PDillis / stylegan3-fun

Modifications of the official PyTorch implementation of StyleGAN3. Let's easily generate images and videos with StyleGAN2/2-ADA/3!

Geek Repo:Geek Repo

Github PK Tool:Github PK Tool

Multi-Modal Based Truncation

49xxy opened this issue · comments

commented

Hi!Thank you for your excellent work and summary!

I would like to know how to use multi-modal Based Truncation.

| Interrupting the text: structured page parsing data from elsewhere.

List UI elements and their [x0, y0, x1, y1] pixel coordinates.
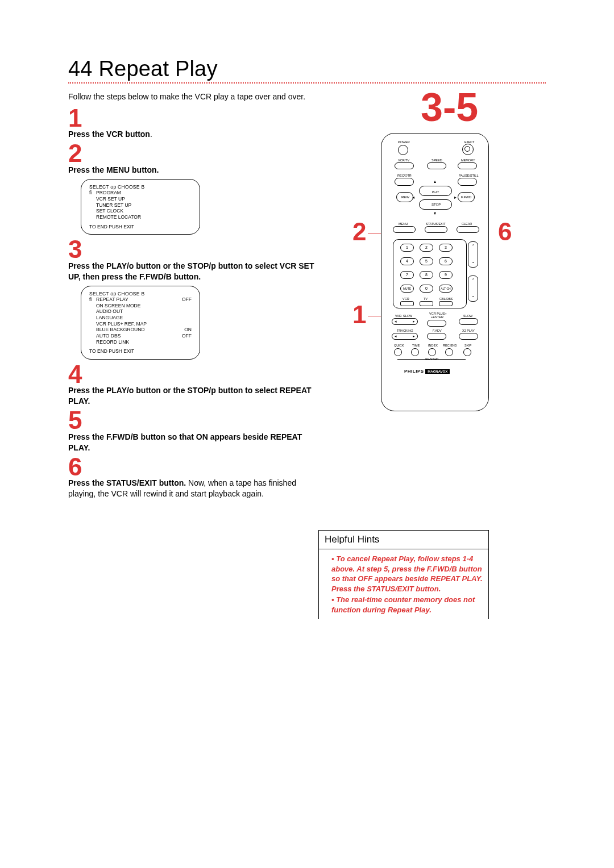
slow-button[interactable]: [459, 318, 478, 325]
step-1-num: 1: [68, 107, 330, 130]
callout-6: 6: [498, 219, 512, 244]
step-3-num: 3: [68, 238, 330, 261]
digit-4[interactable]: 4: [400, 257, 414, 265]
step-2-text: Press the MENU button.: [68, 165, 318, 176]
helpful-hints-title: Helpful Hints: [318, 530, 489, 549]
down-icon: ▾: [434, 211, 436, 216]
title-divider: [68, 82, 546, 84]
statusexit-button[interactable]: [425, 226, 447, 233]
digit-6[interactable]: 6: [439, 257, 453, 265]
step-1: 1 Press the VCR button.: [68, 107, 330, 140]
step-3: 3 Press the PLAY/o button or the STOP/p …: [68, 238, 330, 282]
left-icon: ◂: [412, 195, 414, 200]
cbldbs-button[interactable]: [439, 301, 453, 306]
fadv-button[interactable]: [427, 333, 446, 340]
intro-text: Follow the steps below to make the VCR p…: [68, 91, 307, 102]
quick-button[interactable]: [394, 348, 402, 356]
helpful-hints: Helpful Hints To cancel Repeat Play, fol…: [318, 530, 489, 619]
digit-5[interactable]: 5: [420, 257, 433, 265]
callout-2: 2: [352, 219, 366, 244]
step-6: 6 Press the STATUS/EXIT button. Now, whe…: [68, 456, 330, 499]
helpful-hints-body: To cancel Repeat Play, follow steps 1-4 …: [318, 549, 489, 619]
step-5-num: 5: [68, 409, 330, 432]
mute-button[interactable]: MUTE: [400, 285, 414, 293]
step-3-text: Press the PLAY/o button or the STOP/p bu…: [68, 261, 318, 282]
page-title: 44 Repeat Play: [68, 57, 546, 81]
hint-item: The real-time counter memory does not fu…: [331, 595, 486, 615]
callout-1: 1: [352, 302, 366, 327]
hint-item: To cancel Repeat Play, follow steps 1-4 …: [331, 554, 486, 594]
step-1-text: Press the VCR button.: [68, 129, 318, 140]
volume-rocker[interactable]: ⌃ ⌄: [468, 276, 478, 302]
speed-button[interactable]: [427, 162, 446, 169]
digit-2[interactable]: 2: [420, 244, 433, 252]
right-icon: ▸: [454, 195, 457, 200]
remote-control: POWER EJECT VCR/TV SPEED MEMORY REC/OTR …: [381, 133, 489, 411]
x2play-button[interactable]: [459, 333, 478, 340]
stop-button[interactable]: STOP: [419, 199, 452, 210]
up-icon: ▴: [434, 179, 436, 184]
remote-column: 3-5 2 1 6 POWER EJECT VCR/TV SPEED MEMOR…: [347, 99, 540, 502]
step-6-text: Press the STATUS/EXIT button. Now, when …: [68, 478, 318, 499]
step-2-num: 2: [68, 142, 330, 165]
step-6-num: 6: [68, 456, 330, 478]
steps-column: 1 Press the VCR button. 2 Press the MENU…: [68, 105, 330, 502]
digit-7[interactable]: 7: [400, 271, 414, 279]
time-button[interactable]: [411, 348, 419, 356]
rew-button[interactable]: REW: [396, 192, 413, 202]
vcrtv-button[interactable]: [395, 162, 414, 169]
eject-button[interactable]: [462, 144, 474, 155]
step-4: 4 Press the PLAY/o button or the STOP/p …: [68, 363, 330, 407]
menu-button[interactable]: [393, 226, 416, 233]
digit-9[interactable]: 9: [439, 271, 453, 279]
power-button[interactable]: [398, 145, 408, 155]
page-number: 44: [68, 57, 93, 81]
index-button[interactable]: [428, 348, 436, 356]
tv-button[interactable]: [420, 301, 433, 306]
play-button[interactable]: PLAY: [419, 186, 452, 196]
varslow-button[interactable]: ◂ ▸: [392, 318, 418, 325]
step-4-text: Press the PLAY/o button or the STOP/p bu…: [68, 385, 318, 407]
digit-8[interactable]: 8: [420, 271, 433, 279]
tracking-button[interactable]: ◂ ▸: [392, 333, 418, 340]
pausestill-button[interactable]: [458, 178, 477, 186]
step-5-text: Press the F.FWD/B button so that ON appe…: [68, 432, 318, 453]
step-2: 2 Press the MENU button.: [68, 142, 330, 175]
digit-3[interactable]: 3: [439, 244, 453, 252]
memory-button[interactable]: [458, 162, 477, 169]
digit-1[interactable]: 1: [400, 244, 414, 252]
callout-top: 3-5: [421, 87, 478, 127]
altch-button[interactable]: ALT CH: [439, 285, 453, 293]
ffwd-button[interactable]: F.FWD: [458, 192, 475, 202]
vcrplus-button[interactable]: [427, 320, 446, 327]
brand: PHILIPS MAGNAVOX: [404, 369, 450, 374]
vcr-button[interactable]: [400, 301, 414, 306]
digit-0[interactable]: 0: [420, 285, 433, 293]
skip-button[interactable]: [463, 348, 471, 356]
page-heading: Repeat Play: [98, 57, 217, 81]
step-4-num: 4: [68, 363, 330, 386]
recend-button[interactable]: [445, 348, 453, 356]
step-5: 5 Press the F.FWD/B button so that ON ap…: [68, 409, 330, 453]
clear-button[interactable]: [457, 226, 479, 233]
osd-menu-2: SELECT op CHOOSE BfiREPEAT PLAYOFFON SCR…: [81, 286, 200, 360]
recotr-button[interactable]: [395, 178, 414, 186]
channel-rocker[interactable]: ⌃ ⌄: [468, 241, 478, 268]
osd-menu-1: SELECT op CHOOSE BfiPROGRAMVCR SET UPTUN…: [81, 179, 200, 235]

Thank you! Multi-modal truncation code is a skeleton for now (gotta make it nicer so you can use your models), but it works like so:

  • network_pkl is the path or URL to your saved model or the model you want to use
  • description will be the description of the folder that will be created in outdir, where the images will be saved at
  • num_clusters can be changed to whatever you want, but the paper says 64 is good enough

So basically we generate 60,000 random dlatents that will be standardized and then clusterized with KMeans. I have verbose=1 in the KMeans algo, but you can set it to 0 to stop printing stuff. This will take some minutes as you use the CPU, but perhaps there's a possibility of using the GPU in the future.

In the end, 3 images are saved:

  • A grid with: the pure dlatent that uses the seed at the beginning, the global average image or w_avg, and the pure dlatent truncated towards this global average
  • A grid of all the 64 (or num_clusters you have used) that are found in the latent space W
  • The pure dlatent truncated towards each of these 64 new centers

Also, the 64 new centers are saved as .npy files, so you can use them in other parts of the code. For example, generate.py lets you use a new center to use instead of w_avg by passing --new-center' and then the path to any of these 64 new centers/clusters.

Let me know if you have more questions, but this code needs to be redone/make prettier so it's easier to use and clearer as well.